But when the waitress came back to our table she didn't have a bill. She told us someone eating there wanted to pay for our meal anonymously. Wow! We couldn't believe someone who didn't even know us would pick us out of a crowd and pay for our meal. It was really a great blessing. Our meal was provided for us at just a time when we needed it most.
This blogger has a clear understanding of God’s provision. She writes: “Isn't this what Jesus has done for us? He does know us, each of us, and he has picked us out and paid the price that we owe for our sins.” Exactly: God’s small provisions for each of us should cause us to praise and glorify him for all of his provision, especially his provision in Jesus.
This blog, and others we’ll see, and Paul’s teaching in Philippians 4:10-20 have one common characteristic - that God is at the center of the celebration. In fact as we look at this text I think it encourages us to let God be at the center of our receiving, our giving and our thanksgiving.
I. The secret of contentment. (Philippians 4:10-13)
God is at the center of our receiving when we learn the secret of contentment. Philippians 4:10-13: I rejoice greatly in the Lord that at last you have renewed your concern for me. Indeed, you have been concerned, but you had no opportunity to show it. 11I am not saying this because I am in need, for I have learned to be content whatever the circumstances. 12I know what it is to be in need, and I know what it is to have plenty. I have learned the secret of being content in any and every situation, whether well fed or hungry, whether living in plenty or in want. 13I can do everything through him who gives me strength.

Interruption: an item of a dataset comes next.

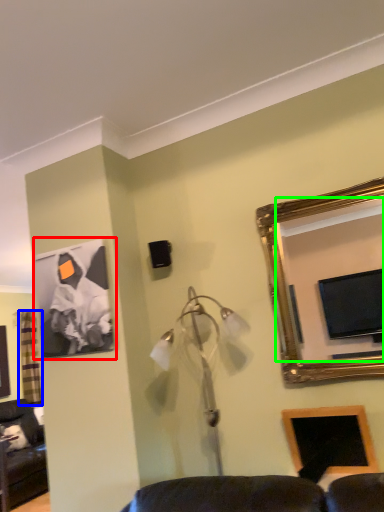 Question: Estimate the real-world distances between objects in this image. Which object is closer to picture frame (highlighted by a red box), curtain (highlighted by a blue box) or mirror (highlighted by a green box)?

Choices:
 (A) curtain
 (B) mirror

Answer: (B)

We’ll be looking at excerpts from Paul’s letter to the Philippians all through the holidays this year. So you have to know a little background. Paul is in prison in Rome, almost certainly the imprisonment recorded at the end of the book of Acts.
Philippi is a city in northern Greece, Macedonia, where Paul first brought the Gospel to Europe. The church he planted in Philippi has often sent him missionary support. Hearing of his imprisonment, they took a special offering. One of their members, Epaphroditus, carried the gift to Rome and has returned with Paul’s thank you note.
But Paul, being Paul, can’t limit himself to a simple thank you. He spends the first three chapters praying for the Philippians, telling them his circumstances, celebrating the work of Jesus and encouraging them to pursue the Christian life with peace and joy. Only now, ten verses into the last chapter, does he get to the thank you part. And even this is not a traditional thank you because it is so focused on God.
So he says ‘I rejoiced greatly in the Lord that at last you have renewed your concern for me.’ Paul rejoices, which is characteristic of this letter, but he rejoices in the Lord. This is not mere human happiness driven by circumstance: this is godly joy driven by our relationship with our Savior. Experiencing this blessing from the Philippians warms Paul’s heart in the presence of God, for his own sake and for their sake.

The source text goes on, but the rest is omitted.